Take the listing from its first line through the line that contains "programmes within schools" and please retype those lines exactly, leaving out the pictures.

Dataset records Start Marker

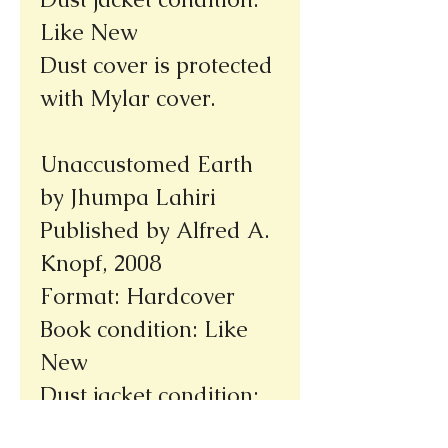
Like New
Dust cover is protected
with Mylar cover.
Unaccustomed Earth
by Jhumpa Lahiri
Published by Alfred A.
Knopf, 2008
Format: Hardcover
Book condition: Like
New
Dust jacket condition:
Like New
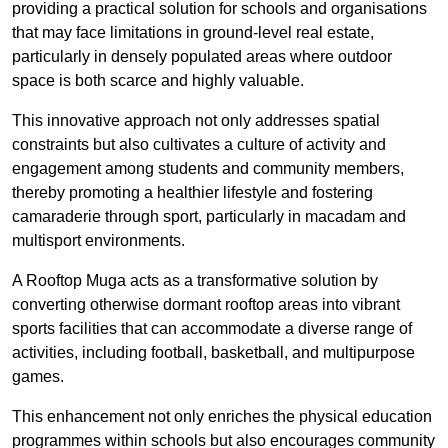
providing a practical solution for schools and organisations
that may face limitations in ground-level real estate,
particularly in densely populated areas where outdoor
space is both scarce and highly valuable.
This innovative approach not only addresses spatial
constraints but also cultivates a culture of activity and
engagement among students and community members,
thereby promoting a healthier lifestyle and fostering
camaraderie through sport, particularly in macadam and
multisport environments.
A Rooftop Muga acts as a transformative solution by
converting otherwise dormant rooftop areas into vibrant
sports facilities that can accommodate a diverse range of
activities, including football, basketball, and multipurpose
games.
This enhancement not only enriches the physical education
programmes within schools but also encourages community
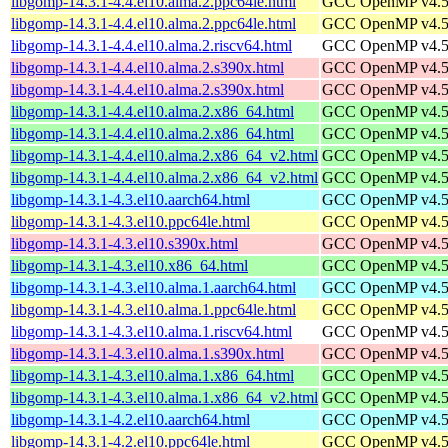
libgomp-14.3.1-4.4.el10.alma.2.ppc64le.html
GCC OpenMP v4.5 s
libgomp-14.3.1-4.4.el10.alma.2.ppc64le.html
GCC OpenMP v4.5 s
libgomp-14.3.1-4.4.el10.alma.2.riscv64.html
GCC OpenMP v4.5 s
libgomp-14.3.1-4.4.el10.alma.2.s390x.html
GCC OpenMP v4.5 s
libgomp-14.3.1-4.4.el10.alma.2.s390x.html
GCC OpenMP v4.5 s
libgomp-14.3.1-4.4.el10.alma.2.x86_64.html
GCC OpenMP v4.5 s
libgomp-14.3.1-4.4.el10.alma.2.x86_64.html
GCC OpenMP v4.5 s
libgomp-14.3.1-4.4.el10.alma.2.x86_64_v2.html
GCC OpenMP v4.5 s
libgomp-14.3.1-4.4.el10.alma.2.x86_64_v2.html
GCC OpenMP v4.5 s
libgomp-14.3.1-4.3.el10.aarch64.html
GCC OpenMP v4.5 s
libgomp-14.3.1-4.3.el10.ppc64le.html
GCC OpenMP v4.5 s
libgomp-14.3.1-4.3.el10.s390x.html
GCC OpenMP v4.5 s
libgomp-14.3.1-4.3.el10.x86_64.html
GCC OpenMP v4.5 s
libgomp-14.3.1-4.3.el10.alma.1.aarch64.html
GCC OpenMP v4.5 s
libgomp-14.3.1-4.3.el10.alma.1.ppc64le.html
GCC OpenMP v4.5 s
libgomp-14.3.1-4.3.el10.alma.1.riscv64.html
GCC OpenMP v4.5 s
libgomp-14.3.1-4.3.el10.alma.1.s390x.html
GCC OpenMP v4.5 s
libgomp-14.3.1-4.3.el10.alma.1.x86_64.html
GCC OpenMP v4.5 s
libgomp-14.3.1-4.3.el10.alma.1.x86_64_v2.html
GCC OpenMP v4.5 s
libgomp-14.3.1-4.2.el10.aarch64.html
GCC OpenMP v4.5 s
libgomp-14.3.1-4.2.el10.ppc64le.html
GCC OpenMP v4.5 s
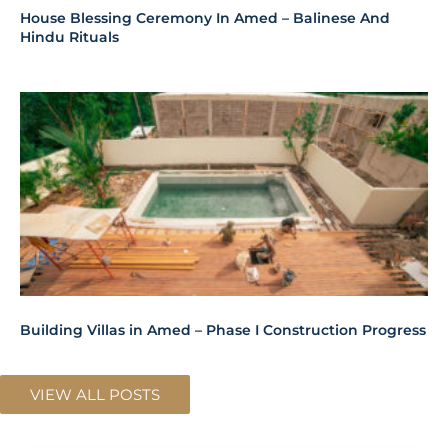
House Blessing Ceremony In Amed – Balinese And
Hindu Rituals
Building Villas in Amed – Phase I Construction Progress
VIEW ALL POSTS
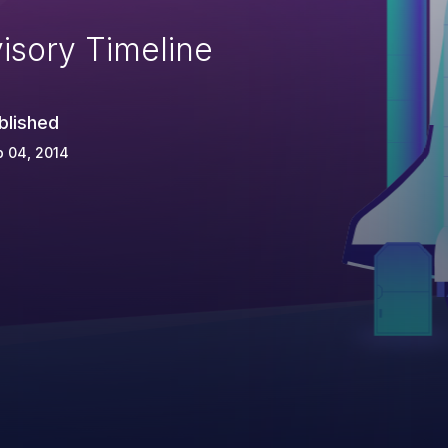
isory Timeline
blished
 04, 2014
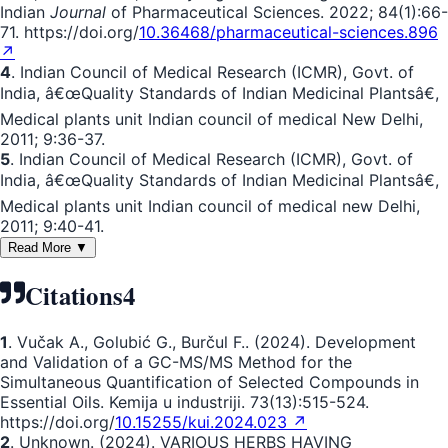
Indian
Journal
of Pharmaceutical Sciences. 2022; 84(1):66-
71. https://doi.org/
10.36468/pharmaceutical-sciences.896
↗
4
. Indian Council of Medical Research (ICMR), Govt. of
India, â€œQuality Standards of Indian Medicinal Plantsâ€,
Medical plants unit Indian council of medical New Delhi,
2011; 9:36-37.
5
. Indian Council of Medical Research (ICMR), Govt. of
India, â€œQuality Standards of Indian Medicinal Plantsâ€,
Medical plants unit Indian council of medical new Delhi,
2011; 9:40-41.
Read More ▼
Citations
4
1
. Vučak A., Golubić G., Burčul F.. (2024). Development
and Validation of a GC-MS/MS Method for the
Simultaneous Quantification of Selected Compounds in
Essential Oils. Kemija u industriji. 73(13):515-524.
https://doi.org/
10.15255/kui.2024.023 ↗
2
. Unknown. (2024). VARIOUS HERBS HAVING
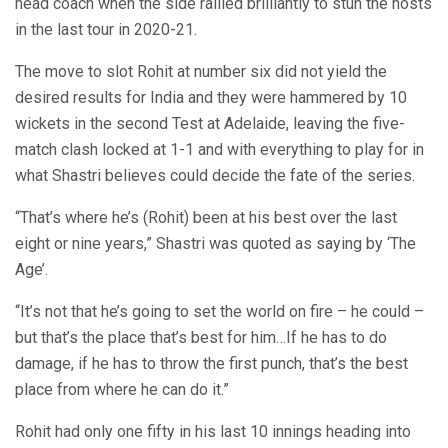
head coach when the side rallied brilliantly to stun the hosts
in the last tour in 2020-21.
The move to slot Rohit at number six did not yield the
desired results for India and they were hammered by 10
wickets in the second Test at Adelaide, leaving the five-
match clash locked at 1-1 and with everything to play for in
what Shastri believes could decide the fate of the series.
“That’s where he’s (Rohit) been at his best over the last
eight or nine years,” Shastri was quoted as saying by ‘The
Age’.
“It’s not that he’s going to set the world on fire – he could –
but that’s the place that’s best for him…If he has to do
damage, if he has to throw the first punch, that’s the best
place from where he can do it.”
Rohit had only one fifty in his last 10 innings heading into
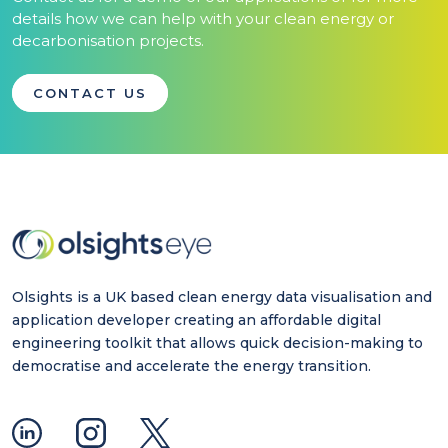
details how we can help with your clean energy or
decarbonisation projects.
CONTACT US
Olsights is a UK based clean energy data visualisation and
application developer creating an affordable digital
engineering toolkit that allows quick decision-making to
democratise and accelerate the energy transition.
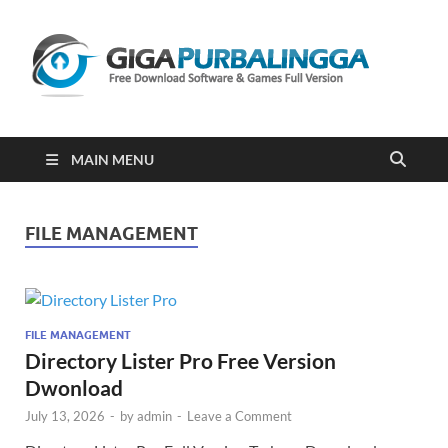
Gi
Downloa
Software
Gratis Fu
Version
2023
MAIN MENU
FILE MANAGEMENT
FILE MANAGEMENT
Directory Lister Pro Free Version
Dwonload
July 13, 2026
-
by
admin
-
Leave a Comment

Dataset records End Marker

» **Exercise answer**:
Like New
Dust cover is protected
with Mylar cover.
Unaccustomed Earth
by Jhumpa Lahiri
Published by Alfred A.
Knopf, 2008
Format: Hardcover
Book condition: Like
New
Dust jacket condition:
Like New
providing a practical solution for schools and organisations
that may face limitations in ground-level real estate,
particularly in densely populated areas where outdoor
space is both scarce and highly valuable.
This innovative approach not only addresses spatial
constraints but also cultivates a culture of activity and
engagement among students and community members,
thereby promoting a healthier lifestyle and fostering
camaraderie through sport, particularly in macadam and
multisport environments.
A Rooftop Muga acts as a transformative solution by
converting otherwise dormant rooftop areas into vibrant
sports facilities that can accommodate a diverse range of
activities, including football, basketball, and multipurpose
games.
This enhancement not only enriches the physical education
programmes within schools but also encourages community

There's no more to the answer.